[Collected data]
____________
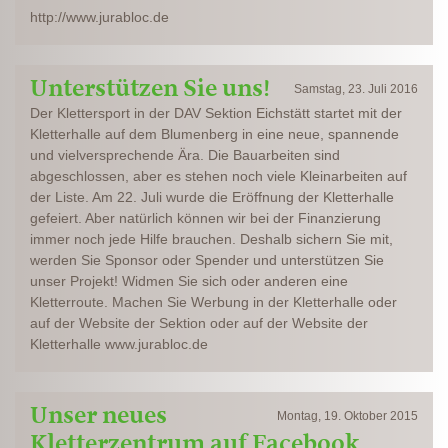
http://www.jurabloc.de
Unterstützen Sie uns!
Samstag, 23. Juli 2016
Der Klettersport in der DAV Sektion Eichstätt startet mit der
Kletterhalle auf dem Blumenberg in eine neue, spannende
und vielversprechende Ära. Die Bauarbeiten sind
abgeschlossen, aber es stehen noch viele Kleinarbeiten auf
der Liste. Am 22. Juli wurde die Eröffnung der Kletterhalle
gefeiert. Aber natürlich können wir bei der Finanzierung
immer noch jede Hilfe brauchen. Deshalb sichern Sie mit,
werden Sie Sponsor oder Spender und unterstützen Sie
unser Projekt! Widmen Sie sich oder anderen eine
Kletterroute. Machen Sie Werbung in der Kletterhalle oder
auf der Website der Sektion oder auf der Website der
Kletterhalle www.jurabloc.de
Unser neues
Montag, 19. Oktober 2015
Kletterzentrum auf Facebook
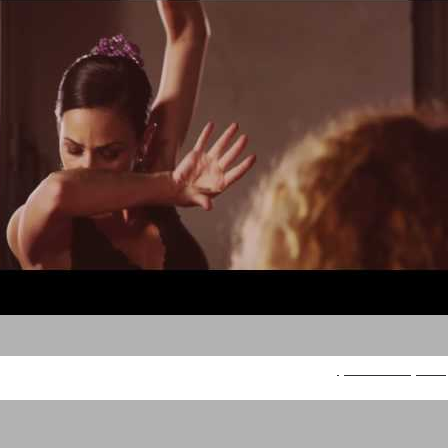
מיני קופר - פלמנקו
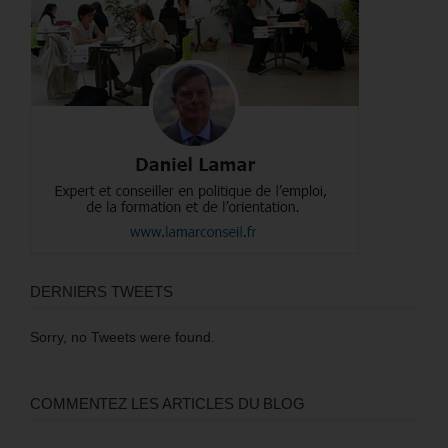
DERNIERS TWEETS
Sorry, no Tweets were found.
COMMENTEZ LES ARTICLES DU BLOG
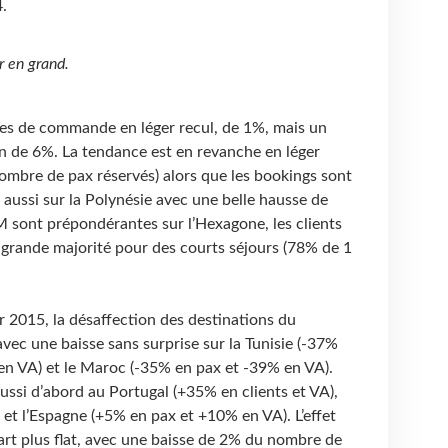
.
r en grand.
ises de commande en léger recul, de 1%, mais un
on de 6%. La tendance est en revanche en léger
 nombre de pax réservés) alors que les bookings sont
aussi sur la Polynésie avec une belle hausse de
 sont prépondérantes sur l’Hexagone, les clients
n grande majorité pour des courts séjours (78% de 1
r 2015, la désaffection des destinations du
ec une baisse sans surprise sur la Tunisie (-37%
en VA) et le Maroc (-35% en pax et -39% en VA).
ssi d’abord au Portugal (+35% en clients et VA),
et l’Espagne (+5% en pax et +10% en VA). L’effet
 part plus flat, avec une baisse de 2% du nombre de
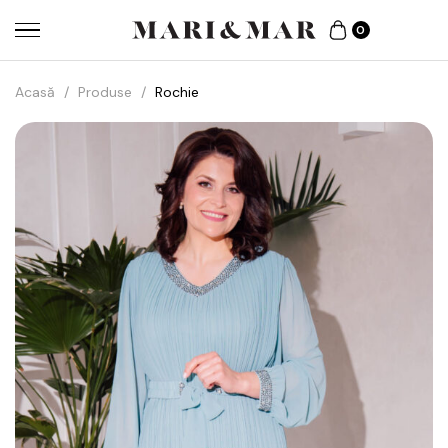
0
Acasă
/
Produse
/
Rochie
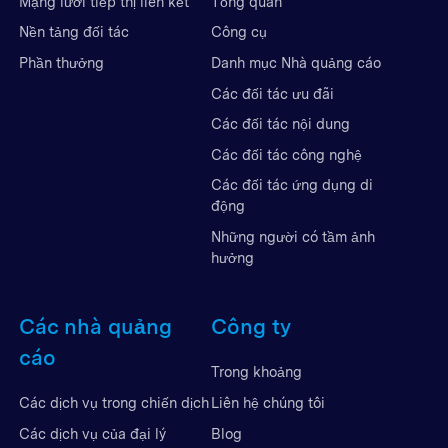
Mạng lưới tiếp thị liên kết
Tổng quan
Nền tảng đối tác
Công cụ
Phần thưởng
Danh mục Nhà quảng cáo
Các đối tác ưu đãi
Các đối tác nội dung
Các đối tác công nghệ
Các đối tác ứng dụng di
động
Những người có tầm ảnh
hưởng
Các nhà quảng
Công ty
cáo
Trong khoảng
Liên hệ chúng tôi
Các dịch vụ trong chiến dịch
Blog
Các dịch vụ của đại lý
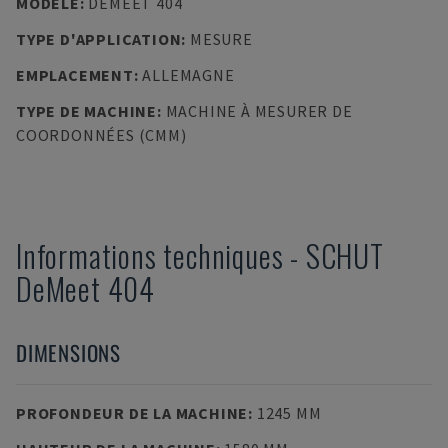
MODÈLE
:
DEMEET 404
TYPE D'APPLICATION
:
MESURE
EMPLACEMENT
:
ALLEMAGNE
TYPE DE MACHINE
:
MACHINE À MESURER DE
COORDONNÉES (CMM)
Informations techniques
-
SCHUT
DeMeet 404
DIMENSIONS
PROFONDEUR DE LA MACHINE
:
1245 MM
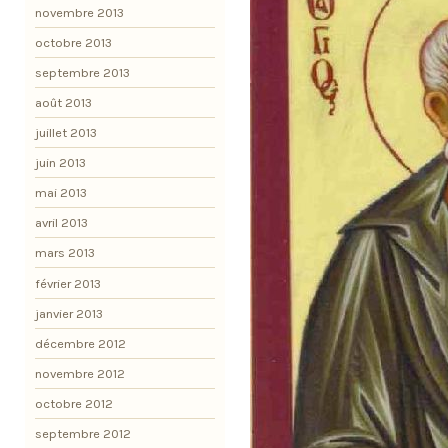
novembre 2013
octobre 2013
septembre 2013
août 2013
juillet 2013
juin 2013
mai 2013
avril 2013
mars 2013
février 2013
janvier 2013
décembre 2012
novembre 2012
octobre 2012
septembre 2012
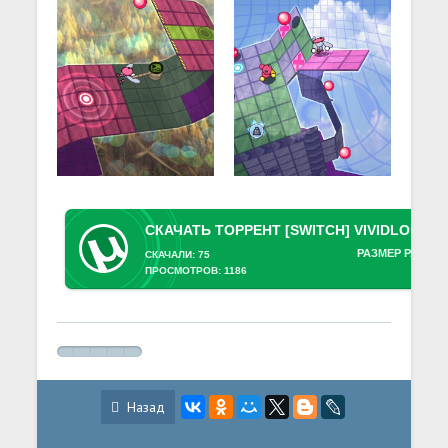
РАЗМЕР РАЗДАЧ
СКАЧАЛИ: 75
ПРОСМОТРОВ: 1186
Назад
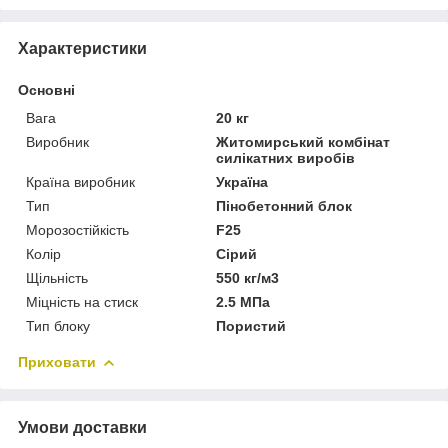
Характеристики
Основні
Вага
20 кг
Виробник
Житомирський комбінат
силікатних виробів
Країна виробник
Україна
Тип
Пінобетонний блок
Морозостійкість
F25
Колір
Сірий
Щільність
550 кг/м3
Міцність на стиск
2.5 МПа
Тип блоку
Пористий
Приховати
Умови доставки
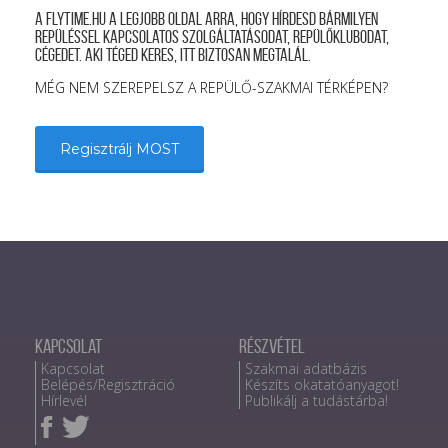
A FLYTIME.HU a legjobb oldal arra, hogy hírdesd bármilyen
repüléssel kapcsolatos szolgáltatásodat, repülőklubodat,
cégedet. Aki téged keres, itt biztosan megtalál.
MÉG NEM SZEREPELSZ A REPÜLŐ-SZAKMAI TÉRKÉPEN?
Regisztrálj MOST
Kapcsolat
Részvétel
Kapcsolat
Szakmai adatbázis
Belépés/Regisztráció
Készíts okatatóanyagot!
Hírlevél
Publikálj a tudástárba!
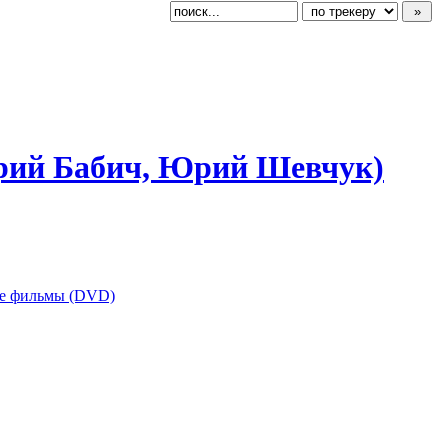
лерий Бабич, Юрий Шевчук)
е фильмы (DVD)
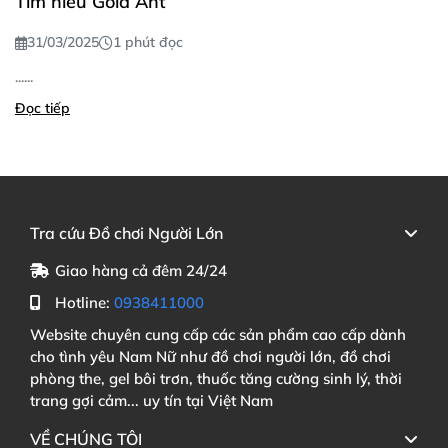
Tìm hiểu Gold Ant
31/03/2025
1 phút đọc
......
Đọc tiếp
Tra cứu Đồ chơi Người Lớn
Giao hàng cả đêm 24/24
Hotline:
0938411000
Website chuyên cung cấp các sản phẩm cao cấp dành
cho tình yêu Nam Nữ như đồ chơi người lớn, đồ chơi
phòng the, gel bôi trơn, thuốc tăng cường sinh lý, thời
trang gợi cảm... uy tín tại Việt Nam
VỀ CHÚNG TÔI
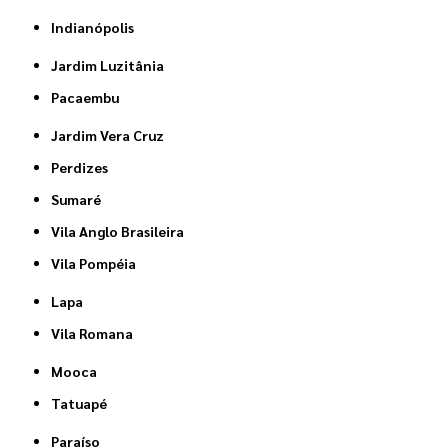
Indianópolis
Jardim Luzitânia
Pacaembu
Jardim Vera Cruz
Perdizes
Sumaré
Vila Anglo Brasileira
Vila Pompéia
Lapa
Vila Romana
Mooca
Tatuapé
Paraíso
____________
*Task statement*
Within these records, how many lines include the word "Vila"? The reply should be that number alone.

*Solution to this exercise*
3